Kirk’s 47 mile Hunstanton to Cromer walk raises £1,200 for Blesma, a charity which aids limbless veterans

Kirk Bowett and Richard Newman

Kirk Bowett and Richard Newman - Credit: Archant

A military veteran has raised over £1,200 for charity by undertaking a 47-mile sponsored walk – and even completed it seven hours ahead of schedule.

Kirk Bowett, of Wisbech, journeyed from Hunstanton to Cromer alongside friends and family to raise money for Blesma, The Limbless Veterans.

The national charity directly supports servicemen and servicewomen who have lost limbs, the use of limbs or the loss of eyesight in service.

Kirk, 37, was also joined on his travels by his colleagues from Landmarc Support Services.

The team’s aim was to complete the walk along the Peddars way coastal route, starting at 8am from Hunstanton Lighthouse and reaching Cromer Pier at a deadline of 8am the following day.

However, even after making a detour of nearly three miles when faced with a high tide in the first few miles of the walk, the team managed to complete the challenge in a record time of just 17 hours.

He said he was inspired when he saw other fundraisers completing the walk and wanted to give something back to Blesma in return for the valuable support they provided after a near-fatal incident in Iraq in 2013.

Most Read

He added: “I have been a member of Blesma for two years.

“After completing 16 years of service with the army back in 2010 I pursued a career in the Middle East as a private security contractor.
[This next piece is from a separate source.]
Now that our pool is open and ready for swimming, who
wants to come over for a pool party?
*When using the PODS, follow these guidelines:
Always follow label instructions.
“Whilst working in Iraq in 2013 my vehicle was hit by a blast whilst escorting clients to Baghdad

“The incident resulted in serious injuries for me including loss of my left arm below the elbow and the reconstruction of my right foot.”
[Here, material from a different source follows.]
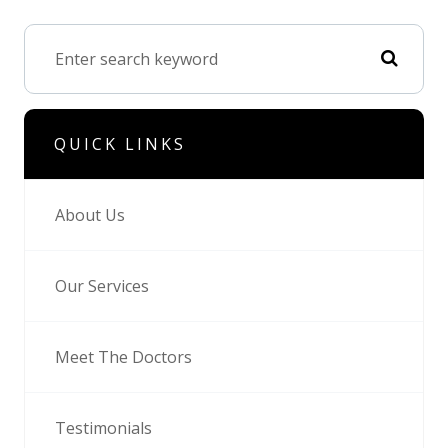
QUICK LINKS
About Us
Our Services
Meet The Doctors
Testimonials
Since recovering from his injuries he has been welcomed in to a unique club of inspirational individuals.

“Blesma has provided help decorating our new home and in two years I have had the opportunity to visit Colorado twice, on winter and summer expeditions with other injured veterans,” he added.

“Being a veteran in civilian life can be a hard adaptation, and that coupled with limb loss and PTSD can leave people extremely isolated, even if they do not show it on the surface.

“Blesma has enabled me to meet fellow veterans who have developed a unique brother/sisterhood and support network.”